- Opening Delimiter -

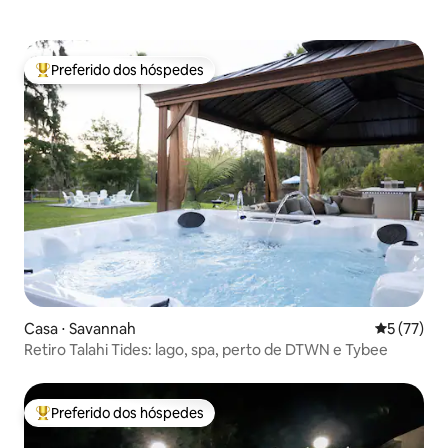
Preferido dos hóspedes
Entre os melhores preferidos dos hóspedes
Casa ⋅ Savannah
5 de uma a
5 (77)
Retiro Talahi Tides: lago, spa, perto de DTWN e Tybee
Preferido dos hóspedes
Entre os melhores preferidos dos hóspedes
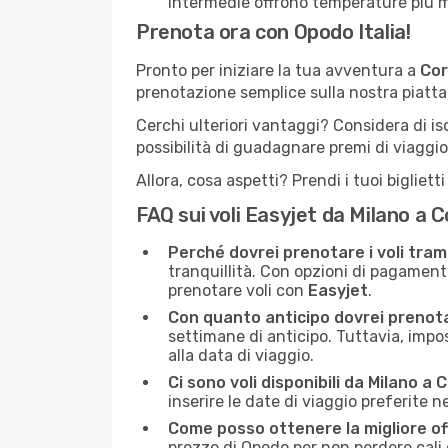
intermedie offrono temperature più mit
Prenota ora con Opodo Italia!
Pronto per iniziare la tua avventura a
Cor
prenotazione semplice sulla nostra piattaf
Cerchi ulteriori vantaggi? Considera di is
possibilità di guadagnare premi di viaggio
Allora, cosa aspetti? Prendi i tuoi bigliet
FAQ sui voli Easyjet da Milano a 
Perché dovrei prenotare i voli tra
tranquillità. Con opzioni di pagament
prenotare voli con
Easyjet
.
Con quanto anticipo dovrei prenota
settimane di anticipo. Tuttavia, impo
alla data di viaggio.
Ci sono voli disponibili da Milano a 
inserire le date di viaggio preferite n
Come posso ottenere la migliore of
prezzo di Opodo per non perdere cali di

- Closing Delimiter -

## [AIM OF THE EXERCISE]
Copy out the material exactly as it stands, though no picture should appear in the copy.

## [RESULT FOR THIS TASK]
Preferido dos hóspedes
Entre os melhores preferidos dos hóspedes
Casa ⋅ Savannah
5 de uma a
5 (77)
Retiro Talahi Tides: lago, spa, perto de DTWN e Tybee
Preferido dos hóspedes
Entre os melhores preferidos dos hóspedes
intermedie offrono temperature più mit
Prenota ora con Opodo Italia!
Pronto per iniziare la tua avventura a
Cor
prenotazione semplice sulla nostra piattaf
Cerchi ulteriori vantaggi? Considera di is
possibilità di guadagnare premi di viaggio
Allora, cosa aspetti? Prendi i tuoi bigliet
FAQ sui voli Easyjet da Milano a 
Perché dovrei prenotare i voli tra
tranquillità. Con opzioni di pagament
prenotare voli con
Easyjet
.
Con quanto anticipo dovrei prenota
settimane di anticipo. Tuttavia, impo
alla data di viaggio.
Ci sono voli disponibili da Milano a 
inserire le date di viaggio preferite n
Come posso ottenere la migliore of
prezzo di Opodo per non perdere cali di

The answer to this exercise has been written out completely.